Note : Arezki Hermouche surnommé Saïd, né le 1er décembre 1929 à Béjaia. Militant de l’UDMA, puis l’un des animateurs de l’UGEMA avant d’adhérer au FLN. Il sera avec Lamine Khène porteurs de minutions que Med Seddik Benyahia a chargé de transporter à l’avocat Belhoucine à Béjaia. Interceptés par les soldats, ils arrivent grâce à la fumée de la cigarette à brouiller la piste au chien renifleur. Il était étudiant en médecine au moment de la grève des étudiants du 19 mai 1956. Il rejoint le maquis à Bordj Ménaïl pour être affecté avec l’infirmière Fatiha alias « Farida » en Wilaya IV zone 1, puis à la zone 2 où ils se marient après autorisation du Conseil de wilaya. Il part étudier en Allemagne 1959/60 grâce à une bourse du GPRA. En 1960, il assiste au IVe congrès de l’Ugema à Tunis représentant la communauté universitaire d’Allemagne.
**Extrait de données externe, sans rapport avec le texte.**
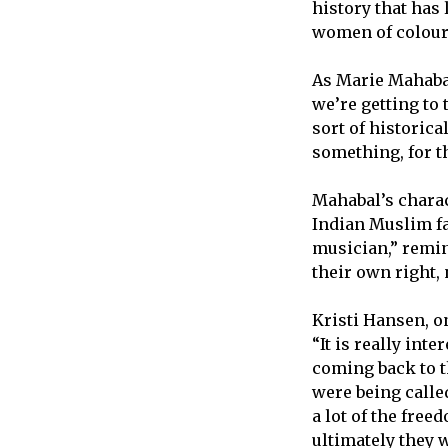
history that has
women of colou
As Marie Mahabal,
we’re getting to t
sort of historic
something, for t
Mahabal’s charac
Indian Muslim fa
musician,” remi
their own right,
Kristi Hansen, o
“It is really in
coming back to t
were being called
a lot of the free
ultimately they 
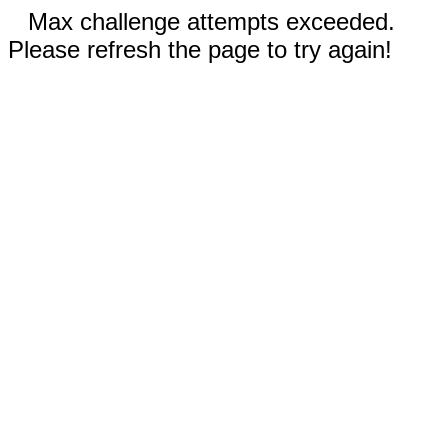
Max challenge attempts exceeded.
Please refresh the page to try again!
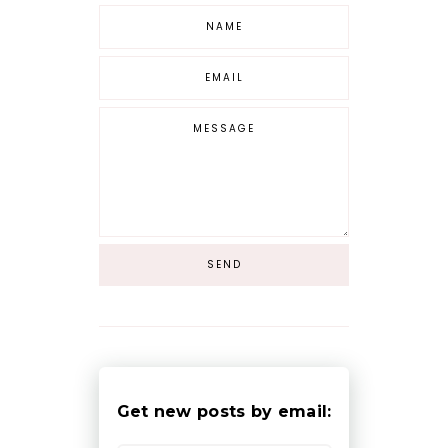
Get new posts by email:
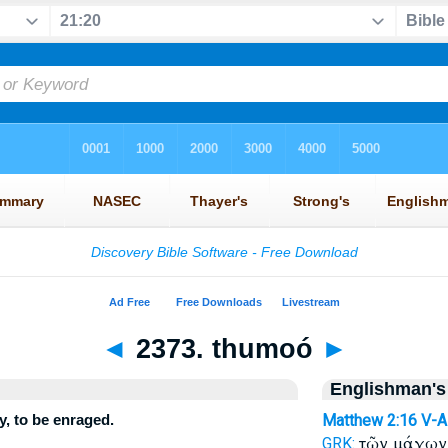
◄
2373. thumoó
►
Englishman's
, to be enraged.
Matthew 2:16
V-A
τῶν μάγω
GRK:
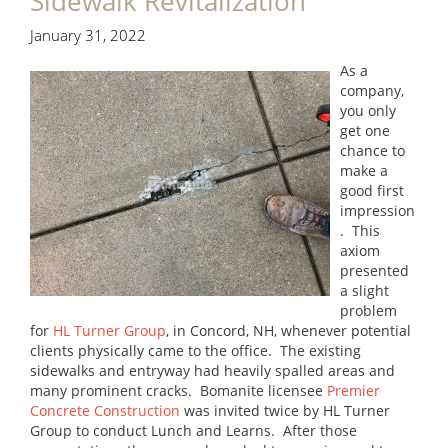
Sidewalk Revitalization
January 31, 2022
As a
company,
you only
get one
chance to
make a
good first
impression
. This
axiom
presented
a slight
problem
for
HL Turner Group
, in Concord, NH, whenever potential
clients physically came to the office. The existing
sidewalks and entryway had heavily spalled areas and
many prominent cracks. Bomanite licensee
Premier
Concrete Construction
was invited twice by HL Turner
Group to conduct Lunch and Learns. After those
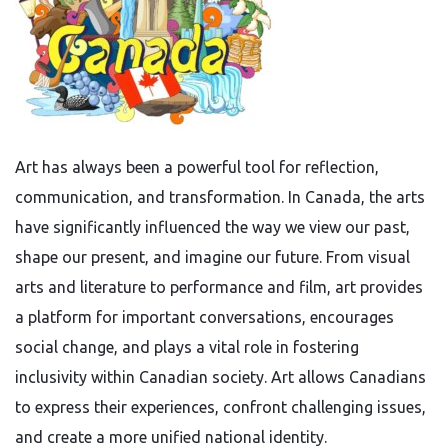
Art has always been a powerful tool for reflection,
communication, and transformation. In Canada, the arts
have significantly influenced the way we view our past,
shape our present, and imagine our future. From visual
arts and literature to performance and film, art provides
a platform for important conversations, encourages
social change, and plays a vital role in fostering
inclusivity within Canadian society. Art allows Canadians
to express their experiences, confront challenging issues,
and create a more unified national identity.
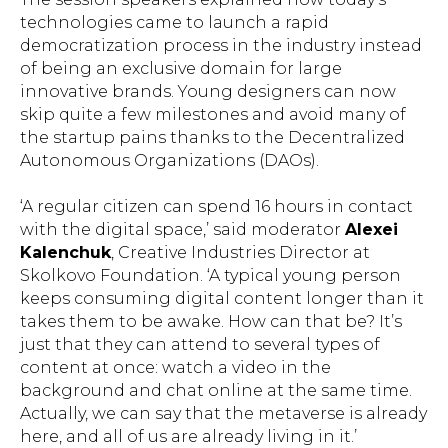
technologies came to launch a rapid
democratization process in the industry instead
of being an exclusive domain for large
innovative brands. Young designers can now
skip quite a few milestones and avoid many of
the startup pains thanks to the Decentralized
Autonomous Organizations (DAOs).
‘A regular citizen can spend 16 hours in contact
with the digital space,’ said moderator
Alexei
Kalenchuk
, Creative Industries Director at
Skolkovo Foundation. ‘A typical young person
keeps consuming digital content longer than it
takes them to be awake. How can that be? It’s
just that they can attend to several types of
content at once: watch a video in the
background and chat online at the same time.
Actually, we can say that the metaverse is already
here, and all of us are already living in it.’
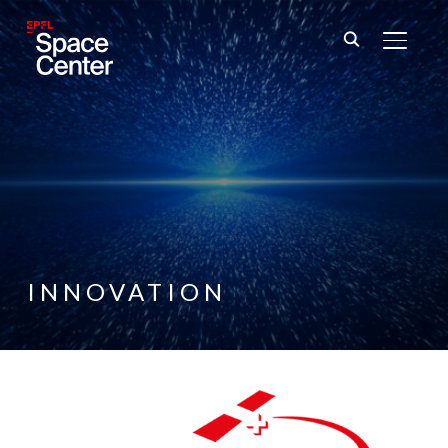
TOGGL
INNOVATION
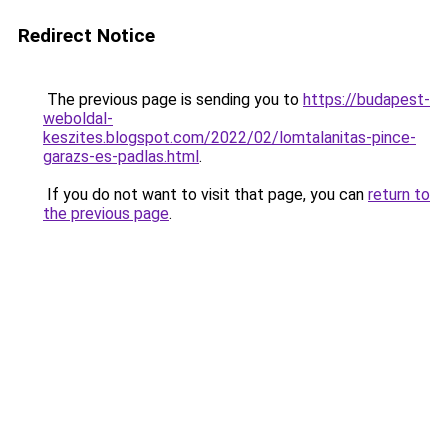
Redirect Notice
The previous page is sending you to
https://budapest-
weboldal-
keszites.blogspot.com/2022/02/lomtalanitas-pince-
garazs-es-padlas.html
.
If you do not want to visit that page, you can
return to
the previous page
.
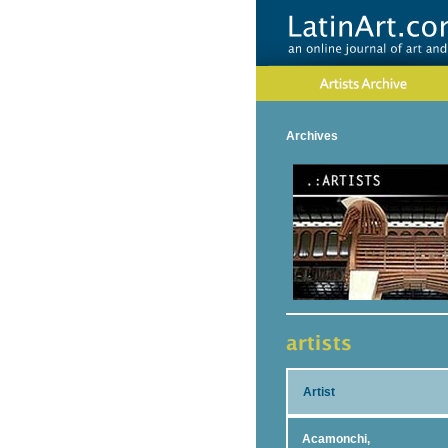
Archives
Artist
Acamonchi,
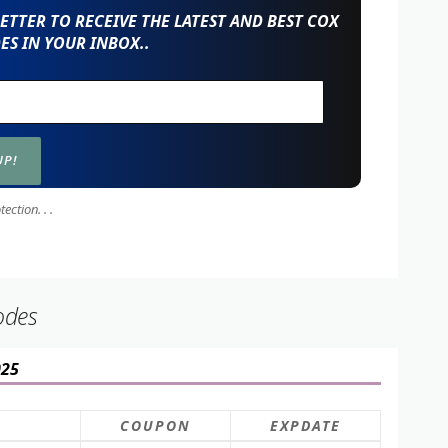
TTER TO RECEIVE THE LATEST AND BEST COX
S IN YOUR INBOX..
ction. . .
odes
025
COUPON
EXPDATE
Revenu au maquis, il sera médecin-capitaine chargé du service de santé de la Wilaya IV. Après l’indépendance, il termine ses études de médecine en soutenant sa thèse intitulée : « Angiographie de l’artère cérébrale dans le diagnostic des tumeurs médianes de la fosse cérébrale postérieure ». Il rejoint l’hôpital Aït Idir le 21 septembre 1966. Il y travaillera comme adjoint du Professeur Djillali Rahmouni, alors chef de service de radiologie. Après le coup d’Etat avorté de 1967 de Tahar Zbiri, il sera fait prisonnier durant deux ans pour l’avoir hébergé.